_Problem to work on_
In how many lines of the records below does the word "самотеком" appear? Reply with the number only.
BEGIN Records supplied
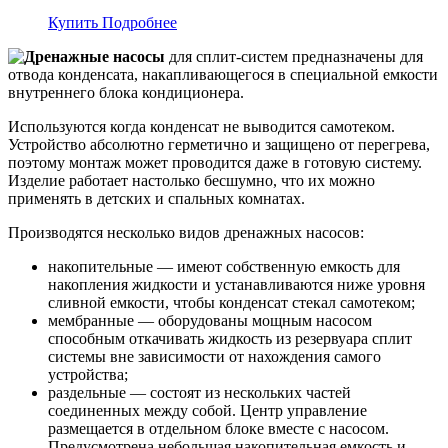
Купить
Подробнее
Дренажные насосы
для сплит-систем предназначены для
отвода конденсата, накапливающегося в специальной емкости
внутреннего блока кондиционера.
Используются когда конденсат не выводится самотеком.
Устройство абсолютно герметично и защищено от перегрева,
поэтому монтаж может проводится даже в готовую систему.
Изделие работает настолько бесшумно, что их можно
применять в детских и спальных комнатах.
Производятся несколько видов дренажных насосов:
накопительные — имеют собственную емкость для
накопления жидкости и устанавливаются ниже уровня
сливной емкости, чтобы конденсат стекал самотеком;
мембранные — оборудованы мощным насосом
способным откачивать жидкость из резервуара сплит
системы вне зависимости от нахождения самого
устройства;
раздельные — состоят из нескольких частей
соединенных между собой. Центр управление
размещается в отдельном блоке вместе с насосом.
Предусмотрена небольшая накопительная емкость и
END Records supplied
_Output_
2